The glorious conversation with these Old Testament prophets paved the way to the cross, as both Moses and Elijah confirmed that this very Jesus was the Christ who was promised in the Old Testament, He who would come, live, die and rise again. Peter refers back in his Epistle to these prophets and to all the prophets and reminds us that they didn’t speak on their own about the coming Christ. The Holy Spirit moved them, inspired them to talk about Jesus ahead of time. And here at His transfiguration, Peter says we have the prophetic word confirmed, which you do well to heed as a light that shines in a dark place, until the day dawns and the morning star rises in your hearts.
Finally, the glory that paves the way to the cross is the glorious praise Jesus received from the Father. This is My beloved Son, in whom I am well pleased. Hear Him! By repeating the same words He spoke at Jesus’ Baptism, God the Father makes it absolutely certain for us that no man can please God by offering his own good works to God. If you’re looking for God’s love, for God’s acceptance, for God’s forgiveness and God’s righteousness, you have it only through faith in Christ, the beloved Son of God who gives you full and free access to God’s grace through Him and only through Him.

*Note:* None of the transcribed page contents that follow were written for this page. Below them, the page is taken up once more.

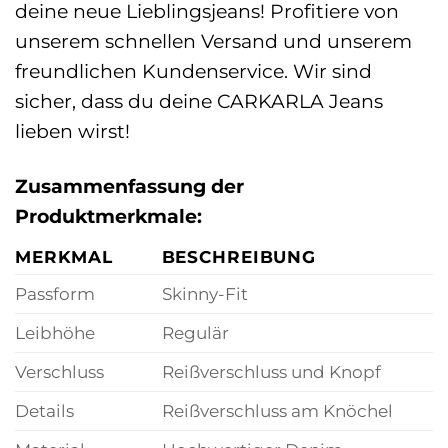
deine neue Lieblingsjeans! Profitiere von
unserem schnellen Versand und unserem
freundlichen Kundenservice. Wir sind
sicher, dass du deine CARKARLA Jeans
lieben wirst!
Zusammenfassung der
Produktmerkmale:
MERKMAL
BESCHREIBUNG
Passform
Skinny-Fit
Leibhöhe
Regulär
Verschluss
Reißverschluss und Knopf
Details
Reißverschluss am Knöchel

Hear Him!, the Father says. But what Jesus says doesn’t always—doesn’t ever!—make sense to our human reason. If He is the glorious, beloved, well-pleasing Son of God, then He shouldn’t have to suffer; He shouldn’t have to die. If we are God’s beloved children through faith in Jesus Christ, then we shouldn’t have to suffer; we shouldn’t have to die. And yet Jesus says that He must, and so must we. Hear Him, the Father says. Because your eyes will deceive you. But Jesus’ words will never deceive you. After death there is resurrection for Jesus and for all who hope in Him. Behind the suffering and the shame there is a loving Father who is well-pleased with Jesus and with all who trust in Him, because the blood of Jesus covers your unpleasing sins and offenses and makes you righteous before God.

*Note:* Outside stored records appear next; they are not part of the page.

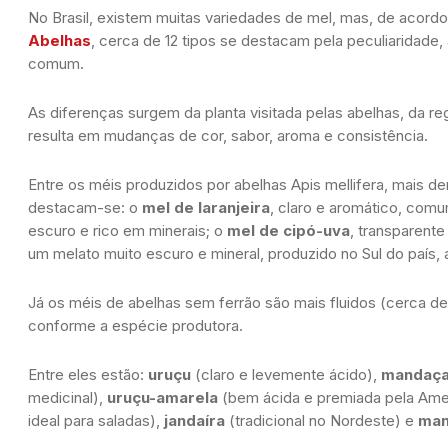
No Brasil, existem muitas variedades de mel, mas, de acor
Abelhas
, cerca de 12 tipos se destacam pela peculiaridade,
comum.
As diferenças surgem da planta visitada pelas abelhas, da r
resulta em mudanças de cor, sabor, aroma e consistência.
Entre os méis produzidos por abelhas
Apis mellifera
, mais d
destacam-se: o
mel de laranjeira
, claro e aromático, com
escuro e rico em minerais; o
mel de cipó-uva
, transparente
um melato muito escuro e mineral, produzido no Sul do país, 
Já os méis de abelhas sem ferrão são mais fluidos (cerca d
conforme a espécie produtora.
Entre eles estão:
uruçu
(claro e levemente ácido),
mandaça
medicinal),
uruçu-amarela
(bem ácida e premiada pela
Ame
ideal para saladas),
jandaíra
(tradicional no Nordeste) e
man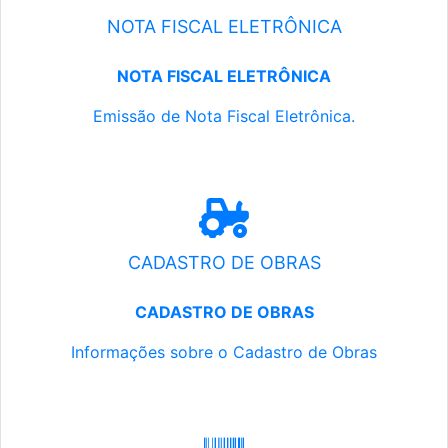
NOTA FISCAL ELETRÔNICA
NOTA FISCAL ELETRÔNICA
Emissão de Nota Fiscal Eletrônica.
CADASTRO DE OBRAS
CADASTRO DE OBRAS
Informações sobre o Cadastro de Obras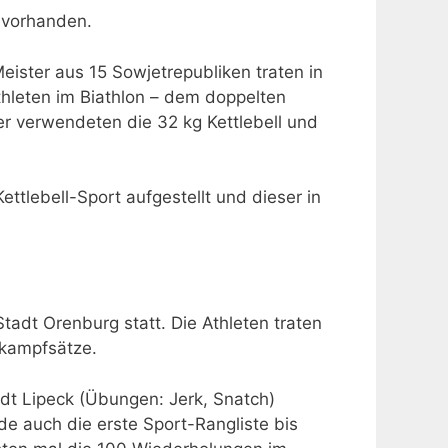
t vorhanden.
ister aus 15 Sowjetrepubliken traten in
thleten im Biathlon – dem doppelten
er verwendeten die 32 kg Kettlebell und
Kettlebell-Sport aufgestellt und dieser in
Stadt Orenburg statt. Die Athleten traten
ttkampfsätze.
adt Lipeck (Übungen: Jerk, Snatch)
e auch die erste Sport-Rangliste bis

When the glorious vision had faded, the disciples were cowering in fear until Jesus came and touched them and said, “Arise, and do not be afraid.” They lifted up their eyes and saw no one but Jesus only. And that’s really the point of this transfiguration narrative. When your sins threaten you, when your conscience accuses you, when fear seizes you, when the cross looms ominously on the horizon and you don’t understand why this Christian life can be so hard, don’t just sit there staring at your belly button. Don’t turn to your pitiful human reason for the answers. Don’t cling to your sins, don’t look to your good works for help. Look up and see Jesus only—the glorious Son of God who, most of the time, looked like the biggest loser of all. The glory of the transfiguration paves the way to the cross and makes it OK to suffer and die, because you know that there is glory on the other side. See Jesus only. Hear Jesus only. And you will be safe.

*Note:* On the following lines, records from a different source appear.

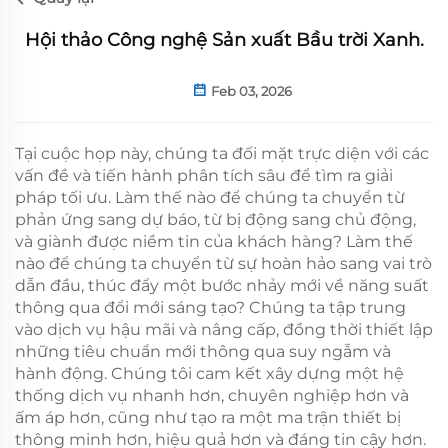
Hội thảo Công nghệ Sản xuất Bầu trời Xanh.
Feb 03, 2026
Tại cuộc họp này, chúng ta đối mặt trực diện với các
vấn đề và tiến hành phân tích sâu để tìm ra giải
pháp tối ưu. Làm thế nào để chúng ta chuyển từ
phản ứng sang dự báo, từ bị động sang chủ động,
và giành được niềm tin của khách hàng? Làm thế
nào để chúng ta chuyển từ sự hoàn hảo sang vai trò
dẫn đầu, thúc đẩy một bước nhảy mới về năng suất
thông qua đổi mới sáng tạo? Chúng ta tập trung
vào dịch vụ hậu mãi và nâng cấp, đồng thời thiết lập
những tiêu chuẩn mới thông qua suy ngẫm và
hành động. Chúng tôi cam kết xây dựng một hệ
thống dịch vụ nhanh hơn, chuyên nghiệp hơn và
ấm áp hơn, cũng như tạo ra một ma trận thiết bị
thông minh hơn, hiệu quả hơn và đáng tin cậy hơn.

After all, you’ve been baptized haven’t you? And Baptism is tied to transfiguration, even your present transfiguration from sinner to saint, and your future transfiguration from this image of dying and death to the image of the glorified and risen Christ. The washing away of sins in Baptism is tied to the future glory that will be ours, if we continue in this faith. As Paul says to the Romans, Therefore we were buried with Him through baptism into death, that just as Christ was raised from the dead by the glory of the Father, even so we also should walk in newness of life. For if we have been united together in the likeness of His death, certainly we also shall be in the likeness of His resurrection. Amen.